Maurice Herzog, the French climber who conquered Annapurna in the first recorded ascent of a peak above 8,000 metres, has died at the age of 93, the French Climbing Federation said Friday.
Herzog led the ascent of Annapurna in 1950, reaching the Himalayan peak’s summit without oxygen along with compatriot Louis Lachenal in a feat that caused a sensation around the world and was a huge source of national pride for France, at the time languishing in a morass of post-war gloom.
Herzog and Lachenal’s achievement was eclipsed three years later by Tenzing Norgay and Edmund Hillary’s conquest of Everest.
But Herzog went on to become a government minister, a businessman, a best-selling writer of books on climbing and a member of the International Olympic Committee.
His later years saw his image tarnished however by accusations he had embellished his role in the ascent that made his name and by his depiction as a selfish, womanising liar in an ostensibly fictionalised portrait written by one of his daughters.
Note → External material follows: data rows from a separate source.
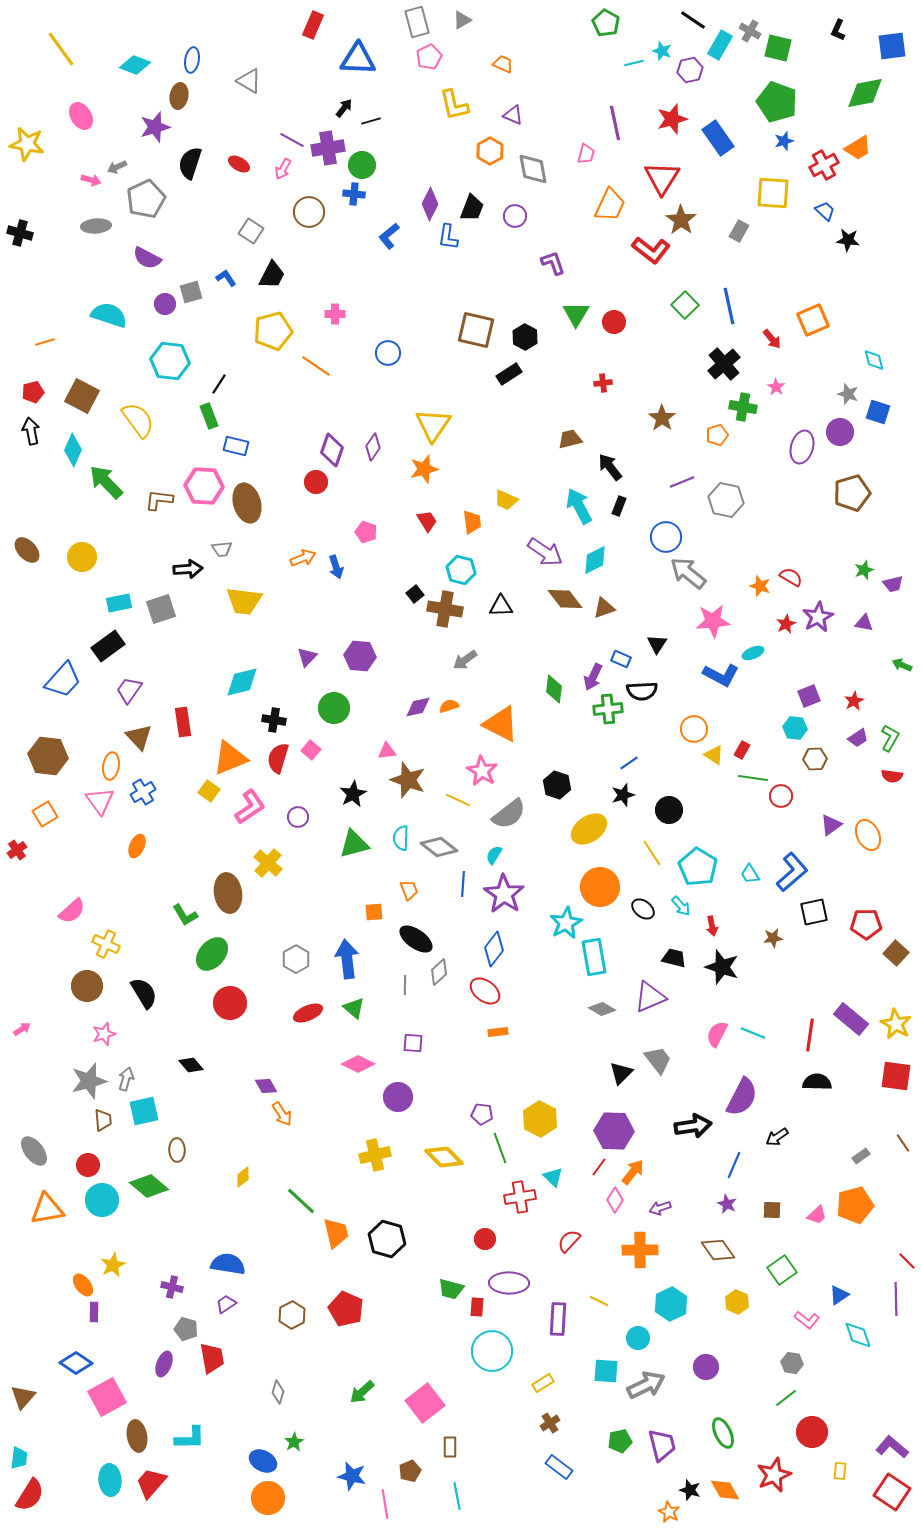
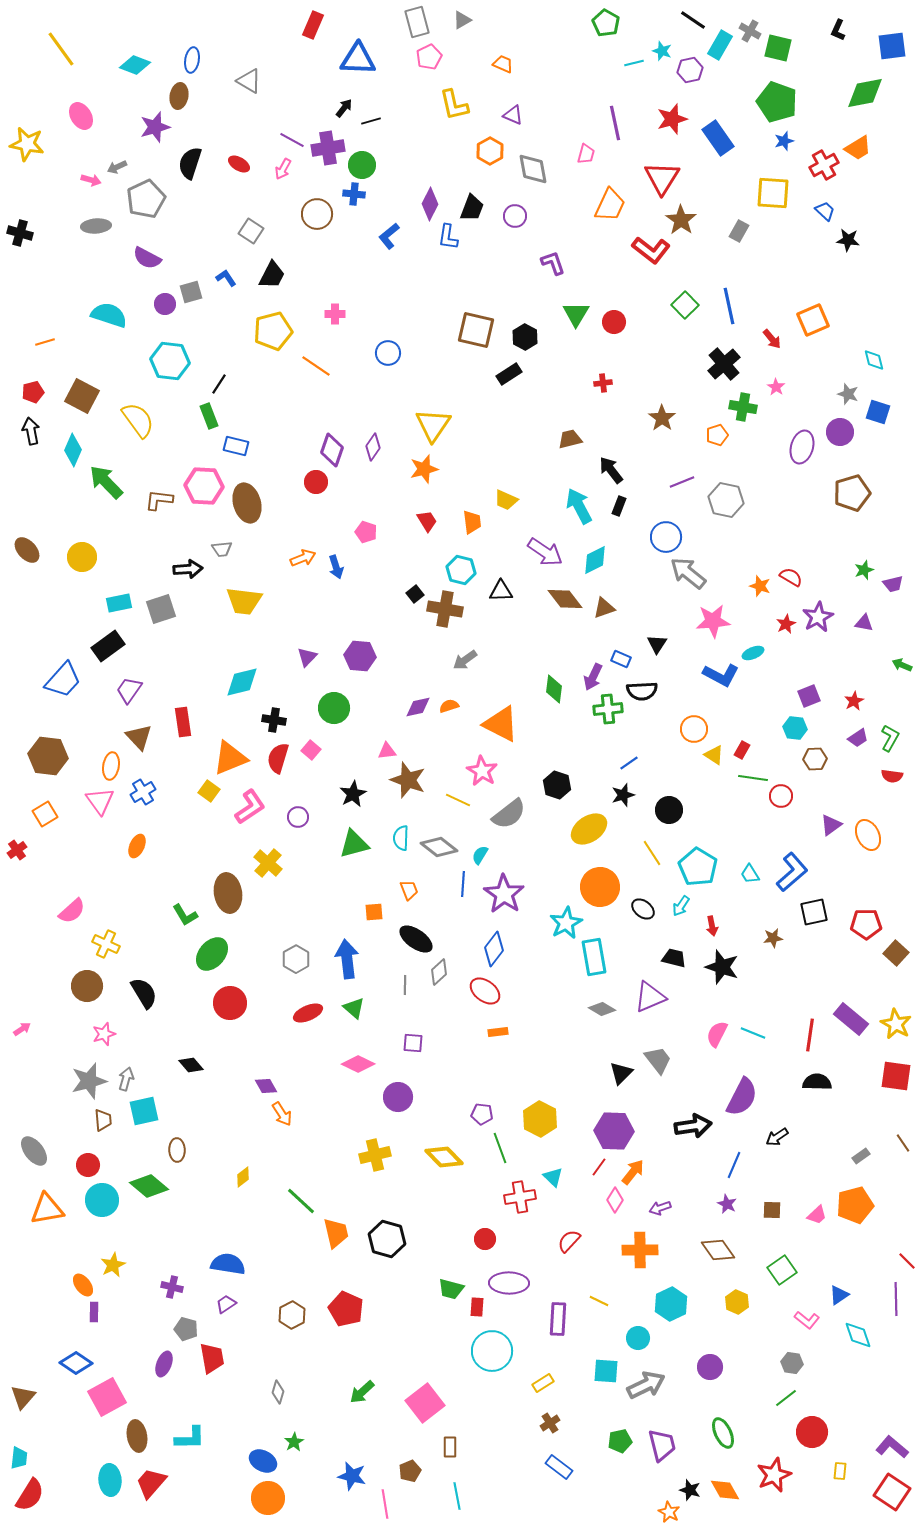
brown circle at (309, 212): moved 8 px right, 2 px down
black arrow at (610, 467): moved 1 px right, 3 px down
black triangle at (501, 606): moved 15 px up
cyan semicircle at (494, 855): moved 14 px left
cyan arrow at (681, 906): rotated 75 degrees clockwise
purple circle at (706, 1367): moved 4 px right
It was at 2pm on June 3, 1950 that Herzog and Lachenal arrived at the summit of Annapurna in what he was later to describe as the most exquisite moment of his life.
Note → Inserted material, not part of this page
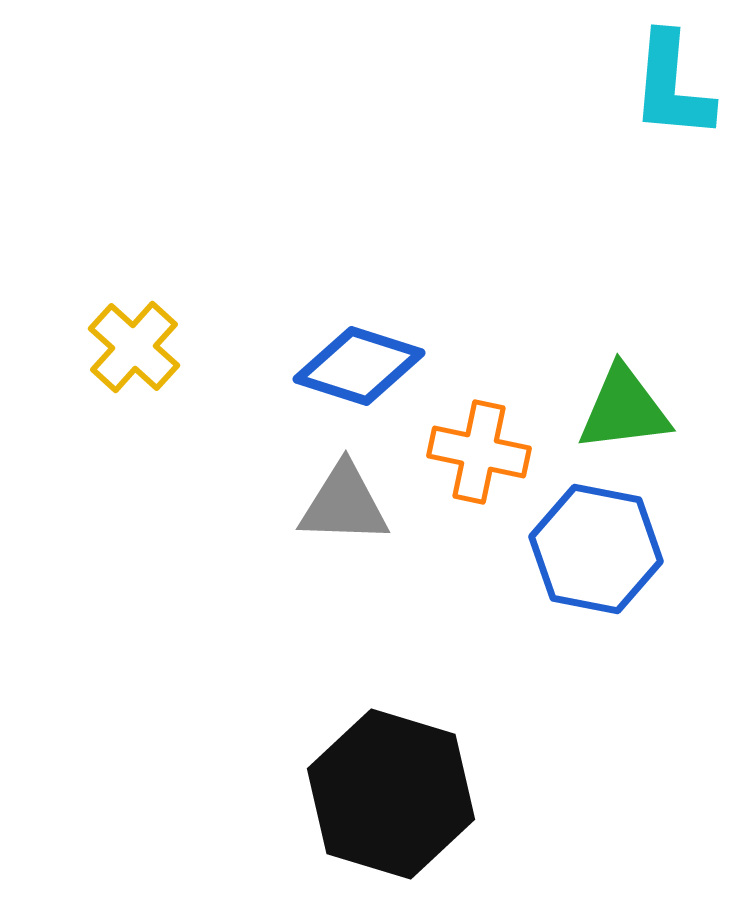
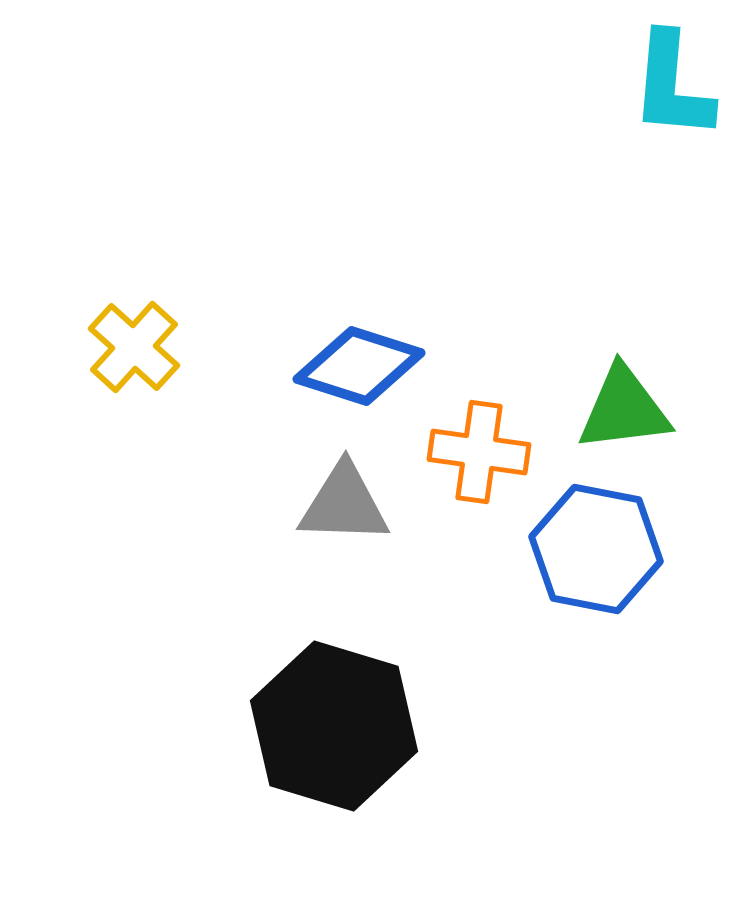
orange cross: rotated 4 degrees counterclockwise
black hexagon: moved 57 px left, 68 px up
“Without that, I would never have had the life I had after,” he said.
He paid for the glory in the form of several fingers and toes that had to be amputated because of frostbite.
“You can see what I have less of, but I feel what I have more of and it is incomparably greater,” he later observed.
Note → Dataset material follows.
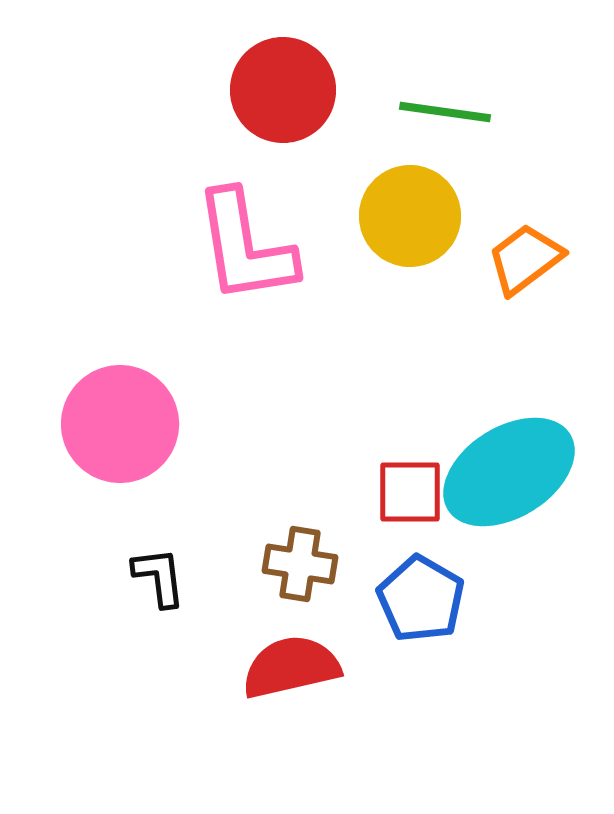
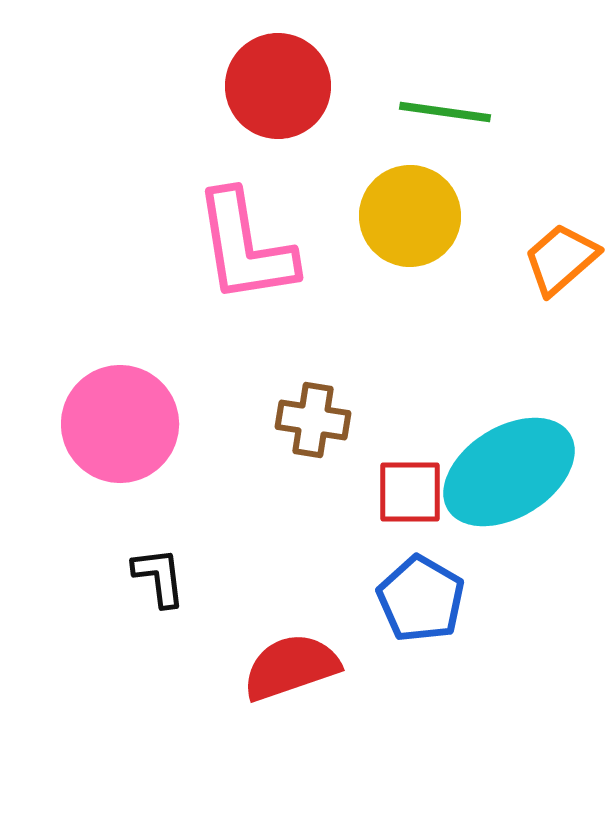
red circle: moved 5 px left, 4 px up
orange trapezoid: moved 36 px right; rotated 4 degrees counterclockwise
brown cross: moved 13 px right, 144 px up
red semicircle: rotated 6 degrees counterclockwise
A lifelong Gaullist, Herzog revelled in the lift the conquest of Annapurna gave to national morale at a time when the country was still struggling with the devastating aftermath of World War II.
“Our feat was a feat for the nation,” he said. “We climbed with thoughts of the country and all the youth that we represented in our hearts.”
On his return to France, Herzog, who had fought for the resistance during World War II and had more than a passing resemblance to Clark Gable, was feted like a cinema star.
“It is difficult now to get a sense of it: he was our Lindbergh, our Redford, one of those rare Frenchmen known throughout the world,” the academic Jean d’Ormesson wrote in 1997.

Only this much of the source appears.